A rainy Christmas Day leads to thoughts of snow... and memories flow

                        
I didn't need a weatherman on Christmas Day; actually, I'm of the opinion that most forecasts are only educated guesses and if some people choose to put their faith in long-range projections well, that's up to them.
Living down here in hurricane country, close to the coast, I'm always amused when the TV weather-readers begin raising the hue and cry when a tropical depression is, say, 450 nautical miles out to sea.
The Atlantic Ocean isn't a paved freeway and it's very seldom that storms travel in a straight line, like a bowling ball let loose around the lesser Antilles, something that's going to pack a predictable punch. Most of the time, these cells rotate and change course randomly, like a pinball.
Or a politician facing reelection.
When it comes to weather, I'm a walk-outside kind of guy. If I shiver, it's cold. If I sweat, it's hot.
And if I get wet, it's raining.
That's what the weather pros had been calling for all week... and, well, they were right. "Highs around 60," I kept hearing, "and a good chance of showers."
Well, it rained all day, so that was better than a good chance.
It was a simple, solid, serious soaking.
One of the things that kept running through my mind as my wife and I opened presents and collaborated on a fine holiday meal was that if it had only been 35 degrees colder, we'd have been up to our elbows in snow.
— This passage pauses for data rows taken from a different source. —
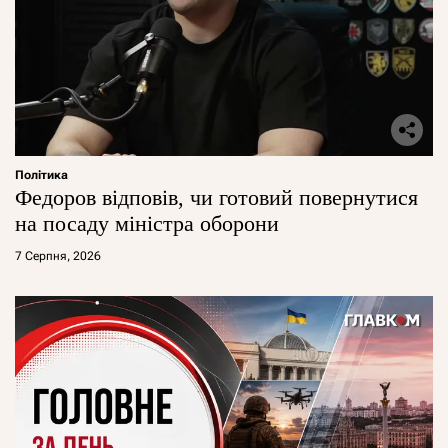
Політика
Федоров відповів, чи готовий повернутися
на посаду міністра оборони
7 Серпня, 2026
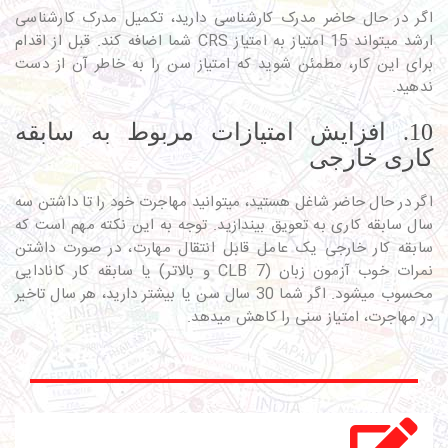
اگر در حال حاضر مدرک کارشناسی دارید، تکمیل مدرک کارشناسی
ارشد می­تواند 15 امتیاز به امتیاز CRS شما اضافه کند. قبل از اقدام
برای این کار، مطمئن شوید که امتیاز سن را به خاطر آن از دست
ندهید.
10. افزایش امتیازات مربوط به سابقه
کاری خارجی
اگر در حال حاضر شاغل هستید، می­توانید مهاجرت خود را تا داشتن سه
سال سابقه کاری به تعویق بیندازید. توجه به این نکته مهم است که
سابقه کار خارجی یک عامل قابل انتقال مهارت، در صورت داشتن
نمرات خوب آزمون زبان (CLB 7 و بالاتر) یا سابقه کار کانادایی
محسوب می­شود. اگر شما 30 سال سن یا بیشتر دارید، هر سال تاخیر
در مهاجرت، امتیاز سنی را کاهش می­دهد.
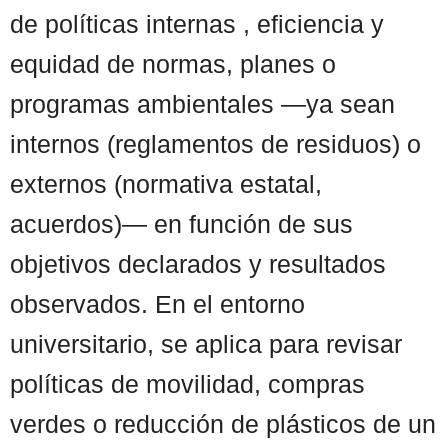
de políticas internas , eficiencia y
equidad de normas, planes o
programas ambientales —ya sean
internos (reglamentos de residuos) o
externos (normativa estatal,
acuerdos)— en función de sus
objetivos declarados y resultados
observados. En el entorno
universitario, se aplica para revisar
políticas de movilidad, compras
verdes o reducción de plásticos de un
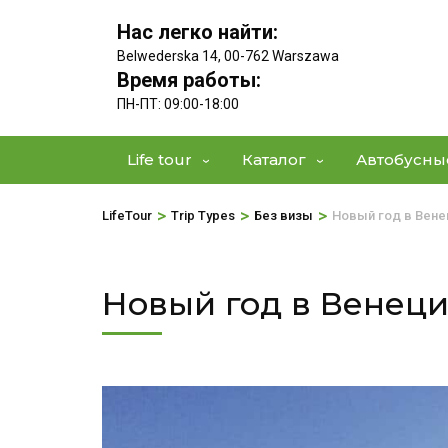
Нас легко найти:
Belwederska 14, 00-762 Warszawa
Время работы:
ПН-ПТ: 09:00-18:00
Life tour
Каталог
Автобусны
>
>
>
LifeTour
Trip Types
Без визы
Новый год в Вене
Новый год в Венец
How great would that have been?
Most transplants who have settled hereabouts seem to have come from the North and Midwest and a lot of them - perhaps most - have done so to escape the bitter winters back home. They golf on Christmas Eve, they pedal their recumbent bikes on New Year's, and they sail their boats on Groundhog Day... they tool around in their convertibles (tops down) whenever the spirit moves them.
My wife and I saw one such driver the day after Christmas, when it was in the low 40s.
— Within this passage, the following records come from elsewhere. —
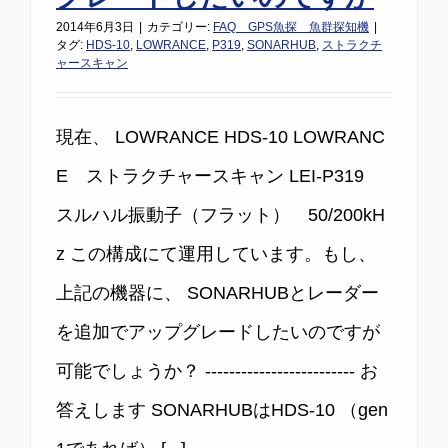
2014年6月3日
|
カテゴリー:
FAQ GPS魚探 魚群探知機
|
タグ:
HDS-10
,
LOWRANCE
,
P319
,
SONARHUB
,
ストラクチ
ャースキャン
現在、 LOWRANCE HDS-10 LOWRANC
E ストラクチャースキャン LEI-P319
スルハル振動子（フラット） 50/200kH
z この構成にて運用しています。もし、
上記の機器に、 SONARHUBとレーダー
を追加でアップグレードしたいのですが
可能でしょうか？ ------------------------- お
答えします SONARHUBはHDS-10 （gen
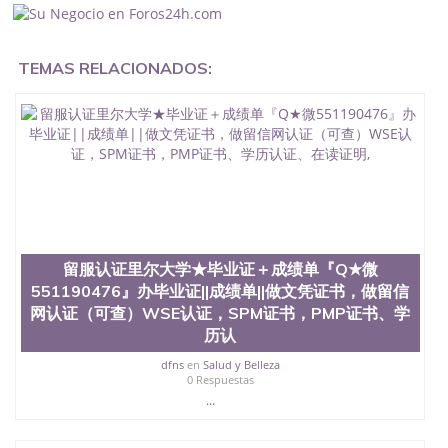
业证怎么办, 毕业证丢了怎么办, 没有正常毕业怎么办
理毕业证,没毕业可以办学历认证吗,您是否因为中途
辍学、挂科而没有正常毕业551190476您是否因为递
TEMAS RELACIONADOS:
交材料不齐而被拒之门外551190476您是否因没正常
毕业而导致回国得不到教育部认证在校挂科了不想读
了,成绩不理想毕不了业怎么办551190476找工作没有
文凭怎么办,怎么办理本科/研究生文凭551190476如
何办理本科/硕士毕业证551190476网上买文凭可靠吗
551190476哪里可以买国外文凭551190476国外本科
毕业证怎么办理551190476国外大学文凭可以打工作
吗551190476怎么办理 外假毕业证551190476哪里可
以制作美国毕业证551190476哪里可以办理澳洲毕业
证551190476留学生在哪里可以买假毕业证
551190476哪里可以办理加拿大毕业证551190476申
留服认证里尔大学★毕业证＋成绩单『Q★微
请学校办理假的毕业证成绩单可以吗551190476哪里
551190476』办毕业证||成绩单||做文凭证书，做留信
可以办理水印成绩单551190476哪里可以修改成绩单
网认证（可查）WSE认证，SPM证书，PMP证书、学
GPA分数551190476假毕业证能查出来吗551190476
历认
假文凭网上能查到吗551190476 如何拿到国外毕业证
QQ微信551190476办假大学毕业证QQ微信551190476
dfns
en
Salud y Belleza
国外毕业证去哪认证QQ微信551190476找毕业证封皮
0 Respuestas
QQ微信551190476国外毕业证外壳定制QQ微信
...
551190476快速代办国外毕业证QQ微信551190476快
速拿到国外文凭QQ微信551190476国外留学文凭认证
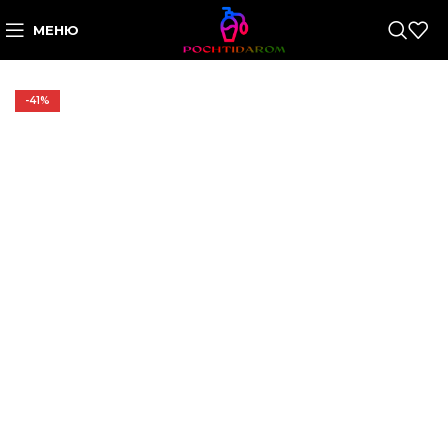
МЕНЮ
-41%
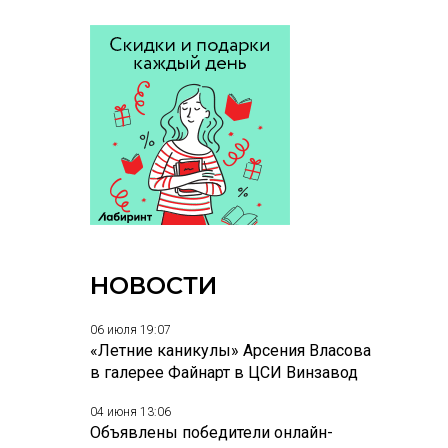
НОВОСТИ
06 июля 19:07
«Летние каникулы» Арсения Власова
в галерее Файнарт в ЦСИ Винзавод
04 июня 13:06
Объявлены победители онлайн-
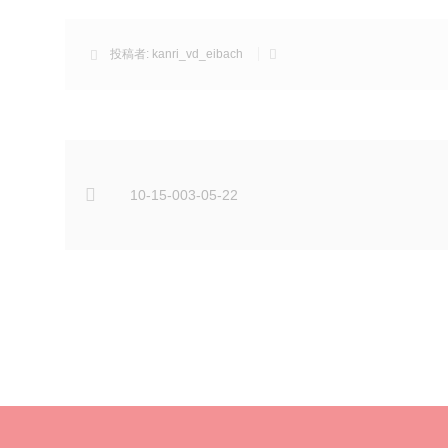
投稿者:
kanri_vd_eibach
10-15-003-05-22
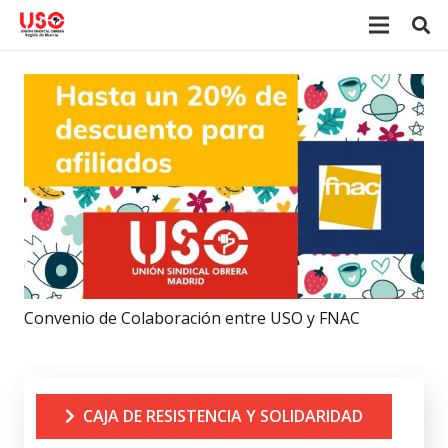
Convenio de Colaboración entre USO y FNAC
CAJA DE RESISTENCIA Y SOLIDARIDAD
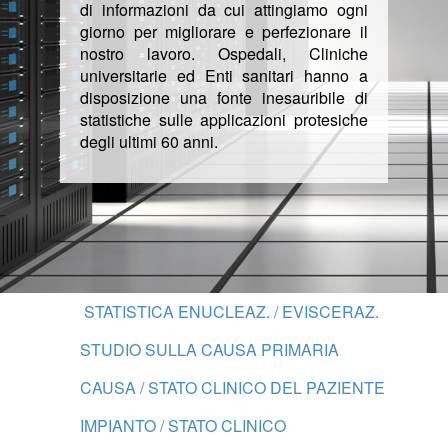
di informazioni da cui attingiamo ogni
giorno per migliorare e perfezionare il
nostro lavoro. Ospedali, Cliniche
universitarie ed Enti sanitari hanno a
disposizione una fonte inesauribile di
statistiche sulle applicazioni protesiche
degli ultimi 60 anni.
STATISTICA ENUCLEAZ. / EVISCERAZ.
STUDIO SULLA CAUSA PRIMARIA
CAUSA / STATO CLINICO DEL PAZIENTE
IMPIANTO / STATO CLINICO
"Maybe his top is broken," she said.
"No way," I said. "He's probably got family down from Long Island or Pennsylvania. He's just showing off."
"But it's kind of cold," my wife said.
"He's going to send them back home with a memory," I said, "so they can tell their friends that they saw the sights in a convertible sports car the day after Christmas."
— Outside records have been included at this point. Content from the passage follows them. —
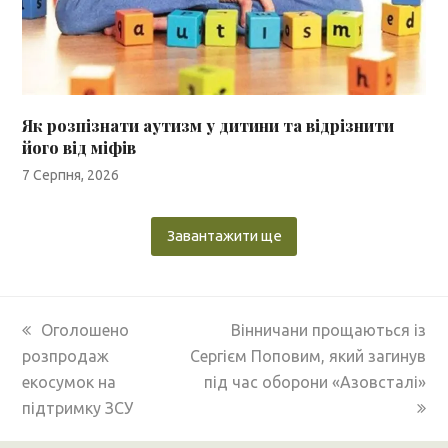
Як розпізнати аутизм у дитини та відрізнити
його від міфів
7 Серпня, 2026
Завантажити ще
previous
next
Оголошено
Вінничани прощаються із
post:
post:
розпродаж
Сергієм Поповим, який загинув
екосумок на
під час оборони «Азовсталі»
підтримку ЗСУ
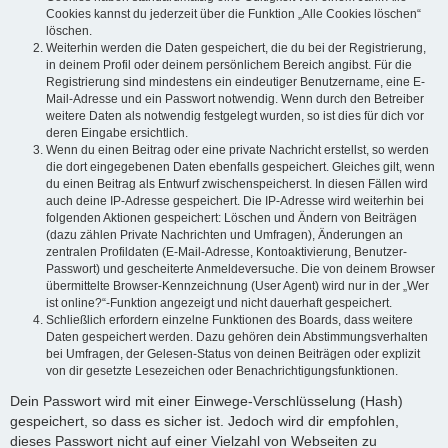
Cookies kannst du jederzeit über die Funktion „Alle Cookies löschen“
löschen.
Weiterhin werden die Daten gespeichert, die du bei der Registrierung,
in deinem Profil oder deinem persönlichem Bereich angibst. Für die
Registrierung sind mindestens ein eindeutiger Benutzername, eine E-
Mail-Adresse und ein Passwort notwendig. Wenn durch den Betreiber
weitere Daten als notwendig festgelegt wurden, so ist dies für dich vor
deren Eingabe ersichtlich.
Wenn du einen Beitrag oder eine private Nachricht erstellst, so werden
die dort eingegebenen Daten ebenfalls gespeichert. Gleiches gilt, wenn
du einen Beitrag als Entwurf zwischenspeicherst. In diesen Fällen wird
auch deine IP-Adresse gespeichert. Die IP-Adresse wird weiterhin bei
folgenden Aktionen gespeichert: Löschen und Ändern von Beiträgen
(dazu zählen Private Nachrichten und Umfragen), Änderungen an
zentralen Profildaten (E-Mail-Adresse, Kontoaktivierung, Benutzer-
Passwort) und gescheiterte Anmeldeversuche. Die von deinem Browser
übermittelte Browser-Kennzeichnung (User Agent) wird nur in der „Wer
ist online?“-Funktion angezeigt und nicht dauerhaft gespeichert.
Schließlich erfordern einzelne Funktionen des Boards, dass weitere
Daten gespeichert werden. Dazu gehören dein Abstimmungsverhalten
bei Umfragen, der Gelesen-Status von deinen Beiträgen oder explizit
von dir gesetzte Lesezeichen oder Benachrichtigungsfunktionen.
Dein Passwort wird mit einer Einwege-Verschlüsselung (Hash)
gespeichert, so dass es sicher ist. Jedoch wird dir empfohlen,
dieses Passwort nicht auf einer Vielzahl von Webseiten zu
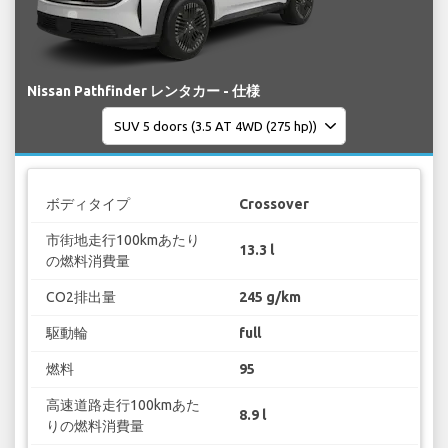
Nissan Pathfinder レンタカー - 仕様
ボディタイプ
Crossover
市街地走行100kmあたり
13.3 l
の燃料消費量
CO2排出量
245 g/km
駆動輪
full
燃料
95
高速道路走行100kmあた
8.9 l
りの燃料消費量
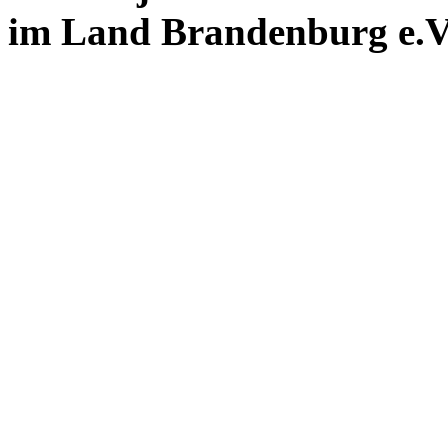
im Land Brandenburg e.V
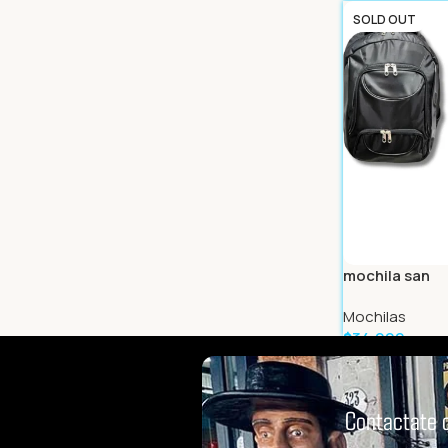
Leer Más
SOLD OUT
mochila san
Mochilas
$
34.999
Leer Más
Contactate 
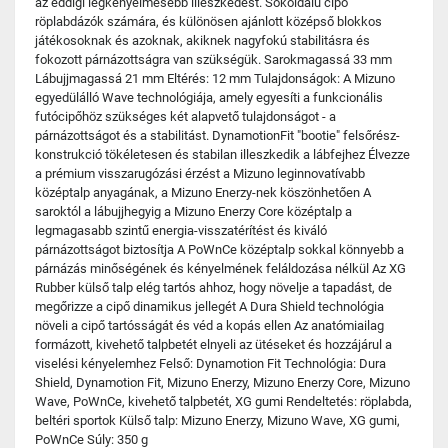
az eddigi legkényelmesebb illeszkedést. Sokoldalú cipő
röplabdázók számára, és különösen ajánlott középső blokkos
játékosoknak és azoknak, akiknek nagyfokú stabilitásra és
fokozott párnázottságra van szükségük. Sarokmagassá 33 mm
Lábujjmagassá 21 mm Eltérés: 12 mm Tulajdonságok: A Mizuno
egyedülálló Wave technológiája, amely egyesíti a funkcionális
futócipőhöz szükséges két alapvető tulajdonságot - a
párnázottságot és a stabilitást. DynamotionFit "bootie" felsőrész-
konstrukció tökéletesen és stabilan illeszkedik a lábfejhez Élvezze
a prémium visszarugózási érzést a Mizuno leginnovatívabb
középtalp anyagának, a Mizuno Enerzy-nek köszönhetően A
saroktól a lábujjhegyig a Mizuno Enerzy Core középtalp a
legmagasabb szintű energia-visszatérítést és kiváló
párnázottságot biztosítja A PoWnCe középtalp sokkal könnyebb a
párnázás minőségének és kényelmének feláldozása nélkül Az XG
Rubber külső talp elég tartós ahhoz, hogy növelje a tapadást, de
megőrizze a cipő dinamikus jellegét A Dura Shield technológia
növeli a cipő tartósságát és véd a kopás ellen Az anatómiailag
formázott, kivehető talpbetét elnyeli az ütéseket és hozzájárul a
viselési kényelemhez Felső: Dynamotion Fit Technológia: Dura
Shield, Dynamotion Fit, Mizuno Enerzy, Mizuno Enerzy Core, Mizuno
Wave, PoWnCe, kivehető talpbetét, XG gumi Rendeltetés: röplabda,
beltéri sportok Külső talp: Mizuno Enerzy, Mizuno Wave, XG gumi,
PoWnCe Súly: 350 g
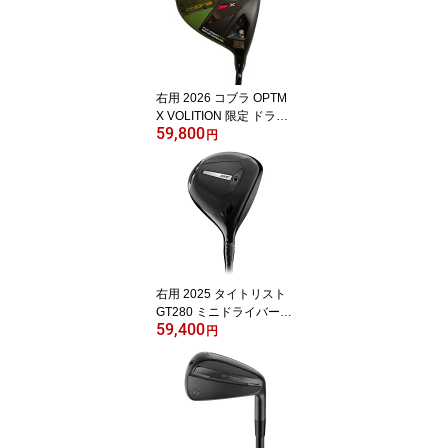
クス【あす楽対応】
右用 2026 コブラ OPTM
X VOLITION 限定 ドライ
59,800
バー US仕様 TENSEI 1K
円
BLACK 65 (S) シャフト c
obra オプティム X ボリ
ションアメリカ【あす楽
対応】
右用 2025 タイトリスト
GT280 ミニドライバー U
59,400
S仕様 Tensei 1K Blue 65
円
/ 1K Black 65 シャフト Ti
tleist【あす楽対応】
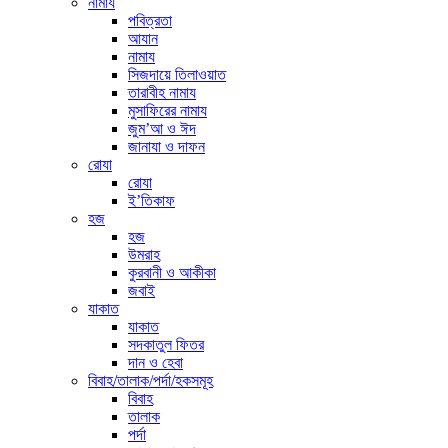
নামায
পবিত্রতা
আযান
নামায
সিজদায়ে তিলাওয়াত
তারাবীহ নামায
মুসাফিরের নামায
জুম’আ ও ঈদ
জানাযা ও দাফন
রোযা
রোযা
ই’তিকাফ
হজ
হজ
উমরাহ
কুরবানী ও আকীকা
জবাই
যাকাত
যাকাত
সদকাতুল ফিতর
দান ও হেবা
বিবাহ/তালাক/পর্দা/হকসমূহ
বিবাহ
তালাক
পর্দা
No, it's not like coming back to Northeast Ohio from Jamaica with a golden tan and enough tropical tales to entertain audiences until spring's first robin, but it's not bad.
Which is precisely what my best friend and I did 31 winters ago. We booked a flight from Columbus to Montego Bay ($232) and spent a week in Negril, pure and unspoiled and rustic and wonderful. I think our room cost $50 for the week.
He'd go off cliff diving or some such thing and I'd spend the day on that white-sand beach, just drinking in the atmosphere and the Red Stripe, looking forward to dinner in a tin-roofed restaurant where you could get two whole lobsters for five bucks. Live reggae, succulent lobsters, turtle soup... beyond belief.
It was 90 when we flew out... and 10 below when we landed.
"We lost 100 degrees," I said, after the pilot had announced the conditions in Port Columbus. "That's nasty."
"Welcome home," said my friend, as we trudged through the parking lot. "Looks like we'll have to dig out my car."
"I'd rather walk to the beach," I said.
And yet, as I stared out the windows in the sunroom last Friday night, having tucked in my wife with a Christmas kiss, I couldn't help but wish for snow.
The last time we had a significant accumulation, I took a long walk, marveling at being able to see my footprints and remembering the ice-skating rink in my hometown and how, as an eighth-grader, my girlfriend and I held hands (well, gloved hands) as we made our way around the frozen surface of the pond. And the aroma of the wood-burning stove, with benches all around it and the sizzle and scent of those long-ago evenings.
I packed a snowball and took into the bedroom and placed it, quite gently, against the side of my wife's face.
She awoke with a start.
"Hey!" she said.
"Shhh," I said, holding up the snowball. "It's just a little reminder of home."
I hope the forecasters guess right when they call for even a dusting early in the new year.
Maybe I could convince a neighbor to take a drive around town in his convertible... with the top down, of course.